(What you have to do):
When you reach the line containing "Statistics (86, 1619)", repeat it and every line after it exactly, stopping only at the end of the listing.

[Data records — start]

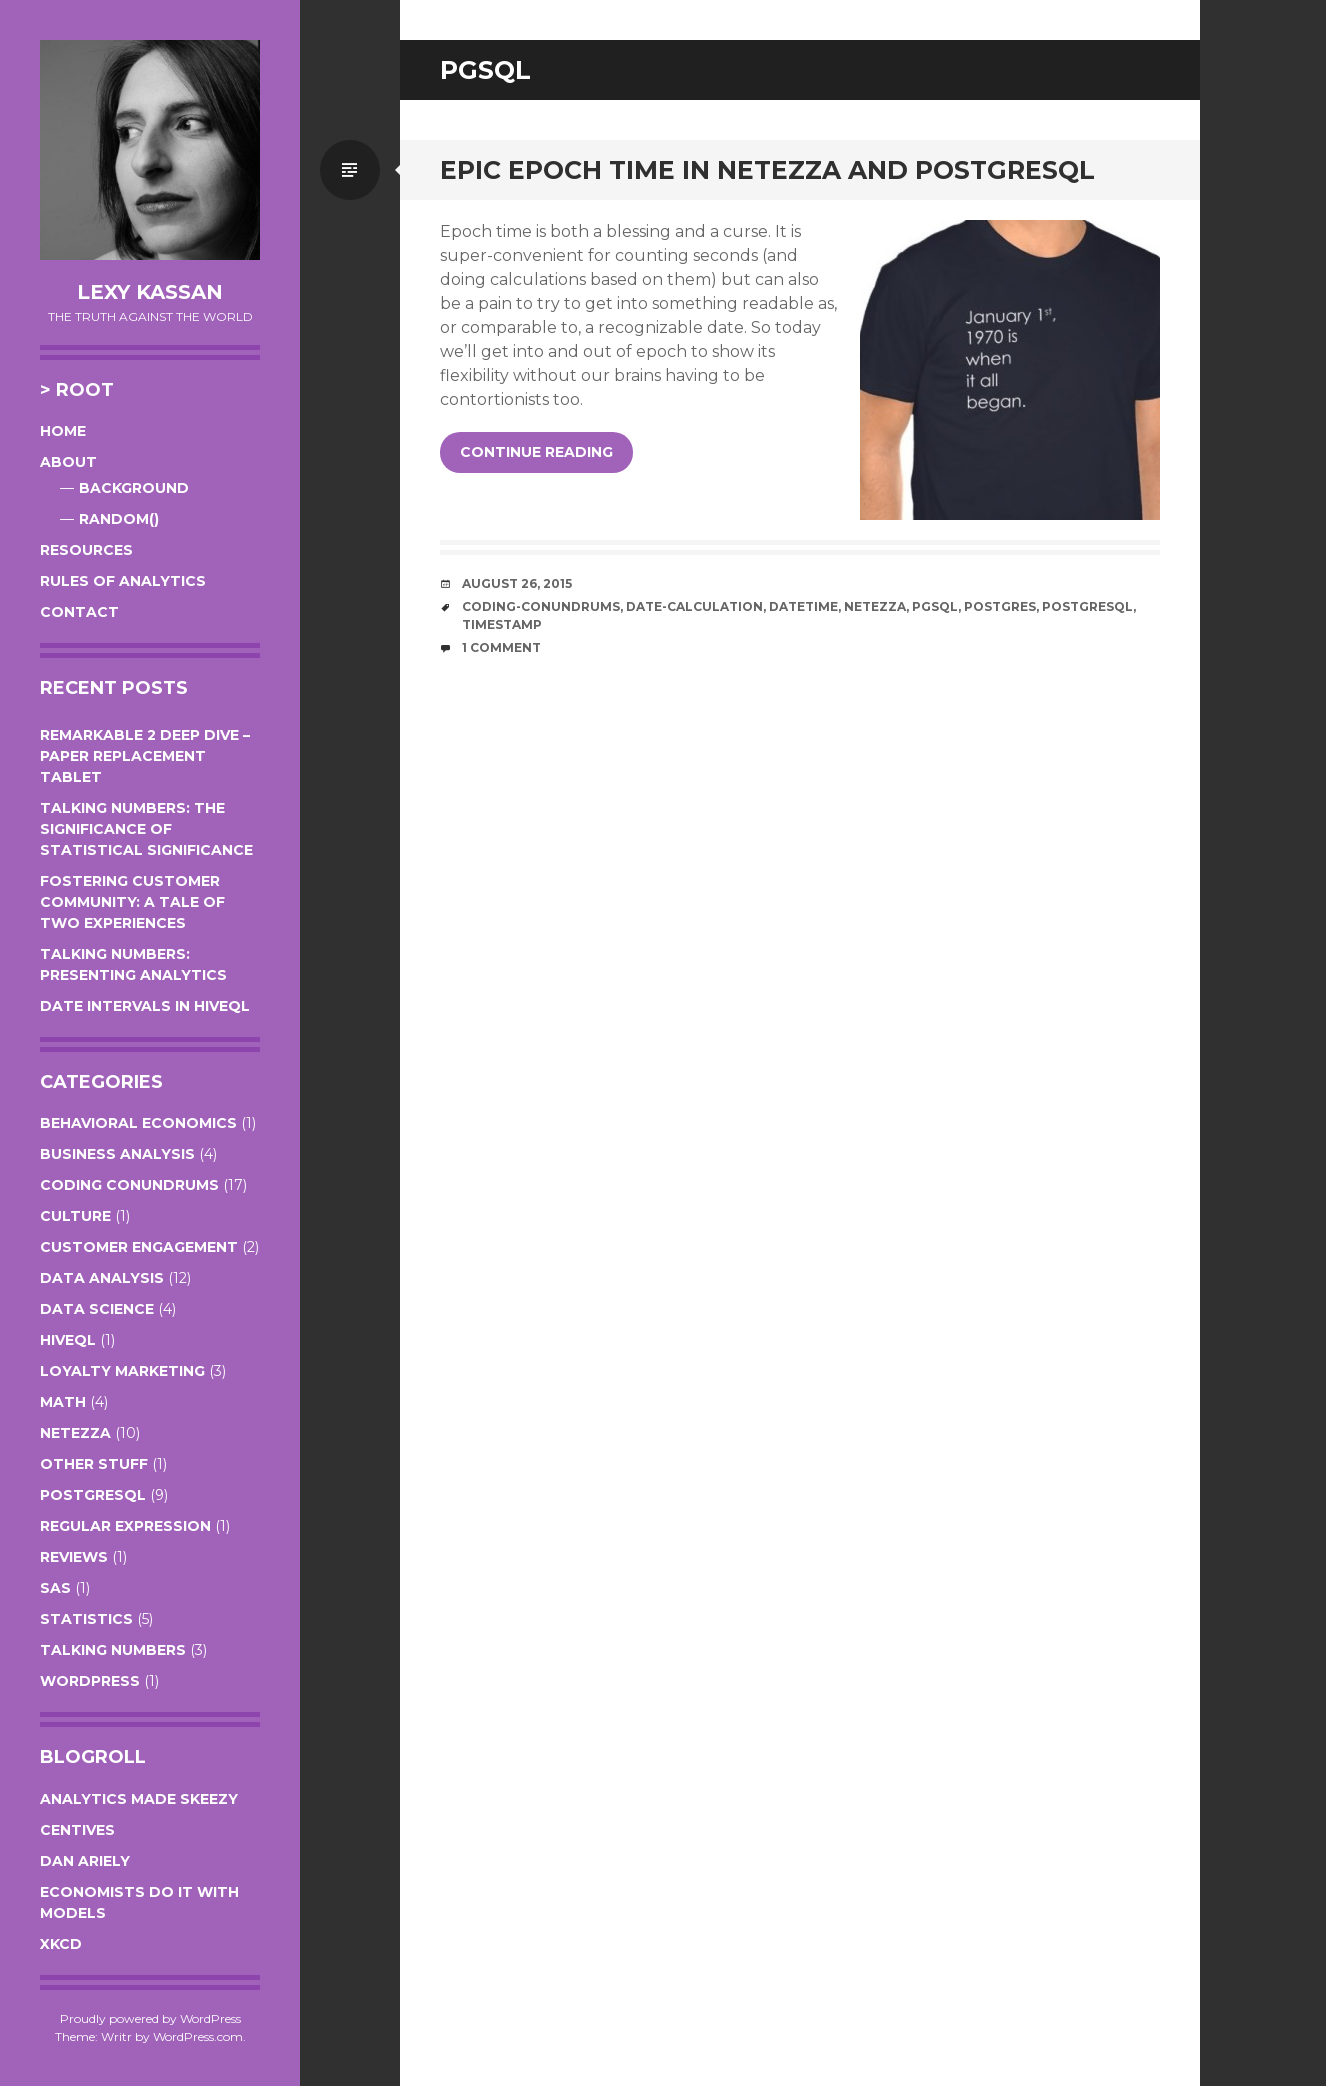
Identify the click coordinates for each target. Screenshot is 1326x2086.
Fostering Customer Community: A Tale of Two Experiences (132, 902)
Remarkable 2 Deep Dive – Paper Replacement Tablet (145, 756)
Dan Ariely (85, 1861)
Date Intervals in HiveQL (145, 1006)
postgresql (1087, 606)
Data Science (97, 1309)
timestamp (502, 624)
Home (63, 431)
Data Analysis (102, 1278)
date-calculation (694, 606)
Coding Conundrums (129, 1185)
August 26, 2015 (517, 583)
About (68, 462)
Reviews (74, 1557)
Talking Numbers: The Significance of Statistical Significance (146, 829)
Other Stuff (94, 1464)
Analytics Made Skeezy (139, 1799)
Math (63, 1402)
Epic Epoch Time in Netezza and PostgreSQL (767, 170)
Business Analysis (117, 1154)
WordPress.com (198, 2036)
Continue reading (536, 452)
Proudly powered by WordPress (150, 2018)
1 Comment (501, 647)
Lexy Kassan (150, 292)
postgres (1000, 606)
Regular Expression (125, 1526)
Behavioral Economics (138, 1123)
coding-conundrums (541, 606)
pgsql (935, 606)
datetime (803, 606)
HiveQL (68, 1340)
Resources (86, 550)
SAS (55, 1588)
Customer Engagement (139, 1247)
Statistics (86, 1619)
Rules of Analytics (123, 581)
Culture (75, 1216)
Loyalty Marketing (122, 1371)
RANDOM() (119, 519)
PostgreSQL (93, 1495)
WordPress (90, 1681)
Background (134, 488)
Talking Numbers (113, 1650)
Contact (79, 612)
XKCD (61, 1944)
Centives (77, 1830)
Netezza (75, 1433)
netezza (875, 606)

[Data records — finish]

(Your response):
Statistics (86, 1619)
Rules of Analytics (123, 581)
Culture (75, 1216)
Loyalty Marketing (122, 1371)
RANDOM() (119, 519)
PostgreSQL (93, 1495)
WordPress (90, 1681)
Background (134, 488)
Talking Numbers (113, 1650)
Contact (79, 612)
XKCD (61, 1944)
Centives (77, 1830)
Netezza (75, 1433)
netezza (875, 606)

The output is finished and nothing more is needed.